100-year-old mussels living in St. Croix River | www.WDIO.com

100-year-old mussels living in St. Croix River

Biologists confirmed that endangered spectaclecase mussels in the St. Croix River, believed to be more than 100 years old, are still alive. Biologists confirmed that endangered spectaclecase mussels in the St. Croix River, believed to be more than 100 years old, are still alive. |  Photo: Marian Shaffer/National Park Service

WDIO-TV
Updated: December 29, 2021 12:48 PM
Created: December 29, 2021 12:45 PM

The Wisconsin Department of Natural Resources says biologists have confirmed that endangered mussels first discovered in the St. Croix River more than three decades ago are still alive, and now estimated to be at least 100 years old.

The spectaclecase mussels (Cumberlandia monodonta), which can grow up to nine inches long, were first found above the St.

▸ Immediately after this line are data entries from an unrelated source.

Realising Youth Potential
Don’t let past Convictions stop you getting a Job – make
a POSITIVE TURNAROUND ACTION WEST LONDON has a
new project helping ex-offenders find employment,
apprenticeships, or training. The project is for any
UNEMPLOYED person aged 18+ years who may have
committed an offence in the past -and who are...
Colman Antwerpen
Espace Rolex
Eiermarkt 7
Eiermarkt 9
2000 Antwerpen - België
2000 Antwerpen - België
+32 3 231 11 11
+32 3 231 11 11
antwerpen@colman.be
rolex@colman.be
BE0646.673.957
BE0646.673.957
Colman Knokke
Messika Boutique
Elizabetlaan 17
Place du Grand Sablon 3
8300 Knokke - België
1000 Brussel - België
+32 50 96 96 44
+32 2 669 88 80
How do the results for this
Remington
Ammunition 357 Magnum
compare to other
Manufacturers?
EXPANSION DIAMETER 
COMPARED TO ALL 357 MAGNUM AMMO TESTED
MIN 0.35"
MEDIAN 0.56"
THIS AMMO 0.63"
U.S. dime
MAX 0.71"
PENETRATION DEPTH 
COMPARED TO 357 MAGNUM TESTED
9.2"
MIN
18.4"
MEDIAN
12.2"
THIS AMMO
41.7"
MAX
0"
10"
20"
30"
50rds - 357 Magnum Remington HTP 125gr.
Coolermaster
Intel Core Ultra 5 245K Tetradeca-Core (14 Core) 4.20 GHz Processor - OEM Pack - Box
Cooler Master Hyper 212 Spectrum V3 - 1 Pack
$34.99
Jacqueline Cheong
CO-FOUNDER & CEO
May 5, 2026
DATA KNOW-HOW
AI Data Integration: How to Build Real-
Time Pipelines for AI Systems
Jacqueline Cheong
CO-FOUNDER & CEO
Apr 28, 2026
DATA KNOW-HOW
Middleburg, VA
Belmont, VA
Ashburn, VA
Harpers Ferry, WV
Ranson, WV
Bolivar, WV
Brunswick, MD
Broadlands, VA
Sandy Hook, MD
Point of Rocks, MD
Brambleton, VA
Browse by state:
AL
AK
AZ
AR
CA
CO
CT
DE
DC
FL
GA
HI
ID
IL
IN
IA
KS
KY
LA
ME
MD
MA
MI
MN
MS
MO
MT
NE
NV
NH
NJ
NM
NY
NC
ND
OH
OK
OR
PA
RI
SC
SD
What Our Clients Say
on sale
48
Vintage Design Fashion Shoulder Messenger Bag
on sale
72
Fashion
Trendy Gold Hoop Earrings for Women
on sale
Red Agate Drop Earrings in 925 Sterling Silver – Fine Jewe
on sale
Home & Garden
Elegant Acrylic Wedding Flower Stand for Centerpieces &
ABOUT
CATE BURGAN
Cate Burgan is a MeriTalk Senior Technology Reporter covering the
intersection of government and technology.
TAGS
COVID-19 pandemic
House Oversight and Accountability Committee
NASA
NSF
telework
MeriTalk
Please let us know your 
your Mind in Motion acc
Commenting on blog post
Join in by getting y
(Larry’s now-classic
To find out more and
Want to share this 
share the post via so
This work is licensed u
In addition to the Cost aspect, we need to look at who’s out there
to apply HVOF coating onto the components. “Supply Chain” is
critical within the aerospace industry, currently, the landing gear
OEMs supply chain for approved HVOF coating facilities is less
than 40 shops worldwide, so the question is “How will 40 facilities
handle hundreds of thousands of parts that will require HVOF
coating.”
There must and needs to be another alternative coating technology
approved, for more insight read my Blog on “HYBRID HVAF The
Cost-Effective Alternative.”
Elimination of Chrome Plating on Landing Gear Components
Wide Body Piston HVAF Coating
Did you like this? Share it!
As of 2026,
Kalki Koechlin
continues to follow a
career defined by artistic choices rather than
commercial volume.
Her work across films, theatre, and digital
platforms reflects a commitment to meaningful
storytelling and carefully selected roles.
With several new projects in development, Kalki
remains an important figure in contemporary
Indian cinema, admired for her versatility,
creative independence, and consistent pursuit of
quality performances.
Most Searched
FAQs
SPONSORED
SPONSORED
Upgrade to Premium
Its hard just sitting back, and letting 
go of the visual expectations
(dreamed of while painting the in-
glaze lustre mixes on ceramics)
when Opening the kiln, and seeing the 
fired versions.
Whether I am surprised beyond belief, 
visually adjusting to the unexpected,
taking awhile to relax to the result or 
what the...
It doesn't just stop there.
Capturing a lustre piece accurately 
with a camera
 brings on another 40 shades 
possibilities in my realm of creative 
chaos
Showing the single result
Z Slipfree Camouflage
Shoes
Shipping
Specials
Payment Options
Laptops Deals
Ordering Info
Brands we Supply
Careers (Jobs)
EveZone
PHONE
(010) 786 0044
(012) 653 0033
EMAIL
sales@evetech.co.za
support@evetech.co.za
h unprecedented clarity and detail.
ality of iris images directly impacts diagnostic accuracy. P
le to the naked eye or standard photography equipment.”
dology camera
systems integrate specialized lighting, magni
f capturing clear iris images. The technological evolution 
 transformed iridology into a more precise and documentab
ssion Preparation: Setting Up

Croix Falls dam in 1987. Biologists from the DNR, University of Minnesota and the National Park Service returned to the area and August and confirmed that the mussels are still there.

Biologists estimated that they must be more than a century old because a dam has prevented spectaclecase mussels from reproducing in the area for more than a century.

"Native mussels can live a long time, but these mussels were pushing the limits," said Lisie Kitchel, DNR Conservation Biologist, in a news release issued this month.

"Finding some alive was amazing since the host fish species needed for their reproduction have been prevented from getting upstream as a result of the St. Croix Falls dam built in 1907," Kitchel said.

The fish needed for reproduction are mooneye and goldeye fish, which serve as host species for spectaclecase larvae. Mooneye and goldeye fish are found downstream from the dam, where surveys have found younger spectaclecase.

"Now we can implement strategies to propagate and augment the spectaclecase population there or reintroduce mooneye or goldeye above the dam to allow the spectaclecase to reproduce," said Jesse Weinzinger, DNR Conservation Biologist, in a news release.

The biologists retrieved some dead spectaclecase shells from the upstream site to be cross-sectioned to verify their age. The live spectaclecase mussels were returned to their habitat.

The U.S. Fish and Wildife Service says spectaclecase mussels are found in only 20 streams nationwide.